Records from a collection
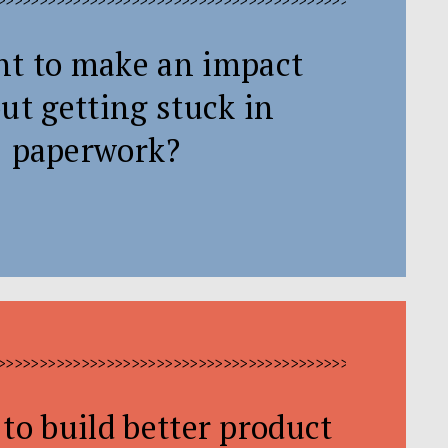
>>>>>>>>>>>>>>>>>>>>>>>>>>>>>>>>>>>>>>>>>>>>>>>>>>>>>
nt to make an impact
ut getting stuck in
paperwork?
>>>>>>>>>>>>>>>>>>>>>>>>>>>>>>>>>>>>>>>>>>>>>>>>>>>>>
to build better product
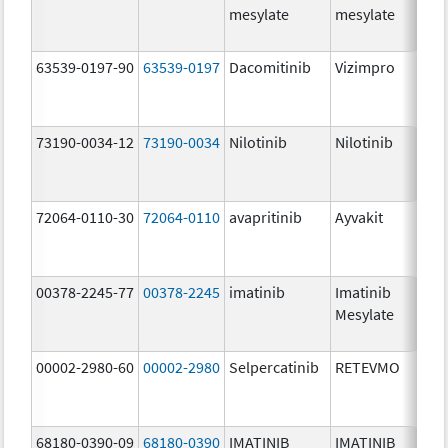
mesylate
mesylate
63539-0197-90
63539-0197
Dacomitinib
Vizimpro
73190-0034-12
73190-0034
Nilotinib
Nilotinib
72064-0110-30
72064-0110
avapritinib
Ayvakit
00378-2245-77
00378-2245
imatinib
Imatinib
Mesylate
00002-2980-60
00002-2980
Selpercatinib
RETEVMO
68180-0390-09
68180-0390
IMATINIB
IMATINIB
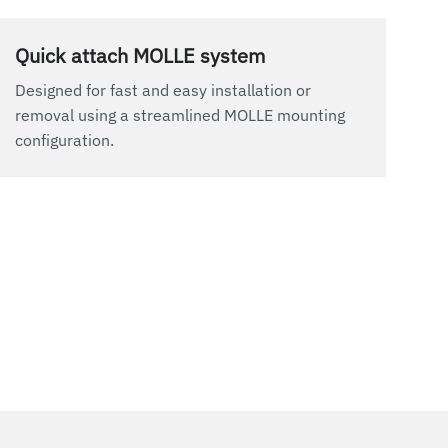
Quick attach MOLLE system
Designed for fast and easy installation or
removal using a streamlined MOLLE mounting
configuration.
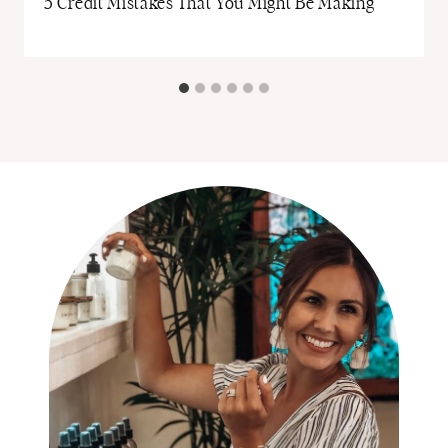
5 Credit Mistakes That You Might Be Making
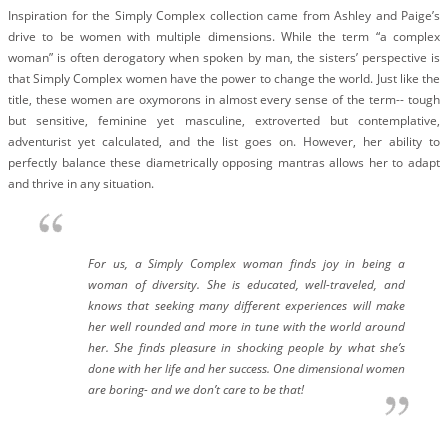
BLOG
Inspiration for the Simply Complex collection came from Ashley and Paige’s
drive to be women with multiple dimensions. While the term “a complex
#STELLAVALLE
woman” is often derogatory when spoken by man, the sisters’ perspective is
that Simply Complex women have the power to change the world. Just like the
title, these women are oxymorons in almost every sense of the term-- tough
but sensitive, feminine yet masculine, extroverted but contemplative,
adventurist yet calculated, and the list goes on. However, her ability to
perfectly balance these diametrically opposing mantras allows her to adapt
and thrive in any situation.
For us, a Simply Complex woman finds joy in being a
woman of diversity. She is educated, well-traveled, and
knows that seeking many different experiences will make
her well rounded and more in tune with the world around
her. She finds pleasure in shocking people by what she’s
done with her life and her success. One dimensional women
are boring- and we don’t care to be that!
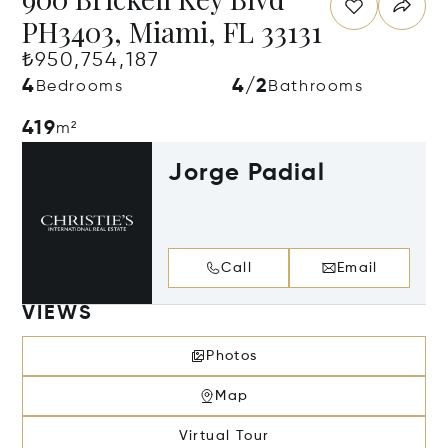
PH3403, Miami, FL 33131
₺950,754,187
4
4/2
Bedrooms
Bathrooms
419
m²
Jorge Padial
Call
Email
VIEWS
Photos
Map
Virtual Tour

* * *

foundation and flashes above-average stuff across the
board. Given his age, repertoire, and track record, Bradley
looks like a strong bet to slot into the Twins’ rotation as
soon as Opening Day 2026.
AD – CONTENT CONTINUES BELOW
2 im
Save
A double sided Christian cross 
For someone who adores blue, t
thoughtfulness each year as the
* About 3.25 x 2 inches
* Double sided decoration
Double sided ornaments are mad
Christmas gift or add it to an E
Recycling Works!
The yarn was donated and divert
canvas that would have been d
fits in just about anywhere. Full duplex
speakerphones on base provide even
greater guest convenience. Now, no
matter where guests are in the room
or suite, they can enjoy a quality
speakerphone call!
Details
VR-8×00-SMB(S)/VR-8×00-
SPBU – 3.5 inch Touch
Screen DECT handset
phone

--

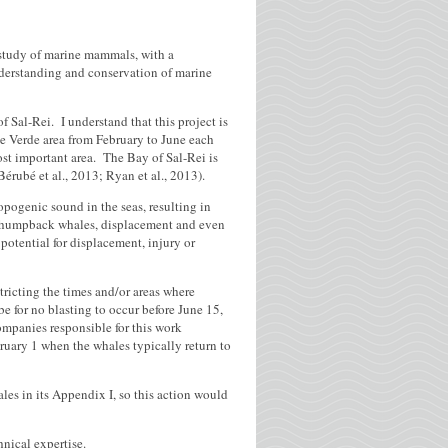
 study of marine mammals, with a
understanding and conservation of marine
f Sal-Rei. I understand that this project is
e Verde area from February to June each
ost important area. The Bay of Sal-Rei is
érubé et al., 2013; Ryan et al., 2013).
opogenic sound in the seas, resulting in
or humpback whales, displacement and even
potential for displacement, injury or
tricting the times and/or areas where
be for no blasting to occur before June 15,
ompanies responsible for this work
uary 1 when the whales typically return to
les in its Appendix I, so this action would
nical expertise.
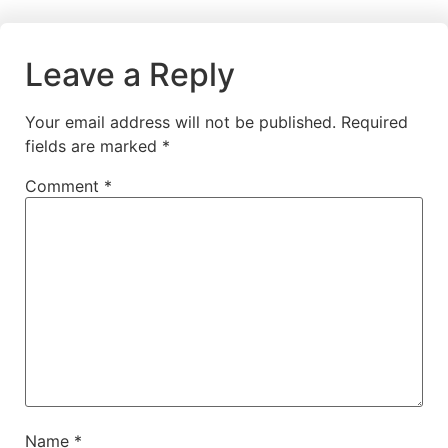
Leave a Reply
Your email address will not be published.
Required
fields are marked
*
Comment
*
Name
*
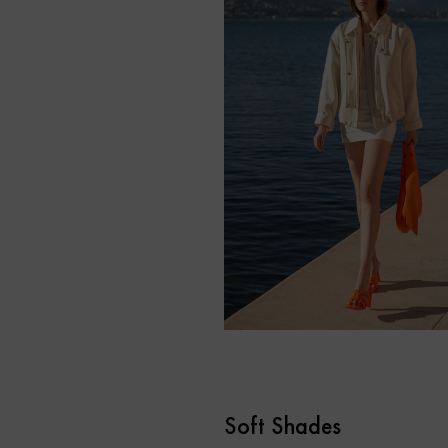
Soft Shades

● **WORK INSTRUCTIONS**
Leaving every picture aside, reproduce exactly the lines above from the one with "adventurist yet calculated, and" up to and including the one with "Virtual Tour", and no others.

● **SOLUTION FOR THIS EXERCISE**
adventurist yet calculated, and the list goes on. However, her ability to
perfectly balance these diametrically opposing mantras allows her to adapt
and thrive in any situation.
For us, a Simply Complex woman finds joy in being a
woman of diversity. She is educated, well-traveled, and
knows that seeking many different experiences will make
her well rounded and more in tune with the world around
her. She finds pleasure in shocking people by what she’s
done with her life and her success. One dimensional women
are boring- and we don’t care to be that!
PH3403, Miami, FL 33131
₺950,754,187
4
4/2
Bedrooms
Bathrooms
419
m²
Jorge Padial
Call
Email
VIEWS
Photos
Map
Virtual Tour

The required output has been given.